Items from a dataset:
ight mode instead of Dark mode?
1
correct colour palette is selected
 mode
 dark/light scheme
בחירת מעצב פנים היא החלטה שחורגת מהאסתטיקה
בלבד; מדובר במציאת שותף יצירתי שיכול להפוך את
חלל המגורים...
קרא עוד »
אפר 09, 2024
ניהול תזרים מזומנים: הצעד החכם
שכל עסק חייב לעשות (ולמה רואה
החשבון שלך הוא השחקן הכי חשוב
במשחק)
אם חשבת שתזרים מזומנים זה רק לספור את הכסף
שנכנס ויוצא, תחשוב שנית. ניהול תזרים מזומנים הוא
==
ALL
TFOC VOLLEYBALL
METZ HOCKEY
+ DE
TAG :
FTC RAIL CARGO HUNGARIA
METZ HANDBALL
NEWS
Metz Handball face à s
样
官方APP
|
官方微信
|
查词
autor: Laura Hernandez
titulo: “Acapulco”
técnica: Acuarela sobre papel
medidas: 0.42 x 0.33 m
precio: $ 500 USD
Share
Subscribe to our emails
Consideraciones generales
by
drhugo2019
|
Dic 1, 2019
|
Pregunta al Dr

What you will do: Give back exactly the lines above, from the line containing "técnica: Acuarela sobre papel" through the line containing "Pregunta al Dr", with both end lines and nothing more.

Response below:
técnica: Acuarela sobre papel
medidas: 0.42 x 0.33 m
precio: $ 500 USD
Share
Subscribe to our emails
Consideraciones generales
by
drhugo2019
|
Dic 1, 2019
|
Pregunta al Dr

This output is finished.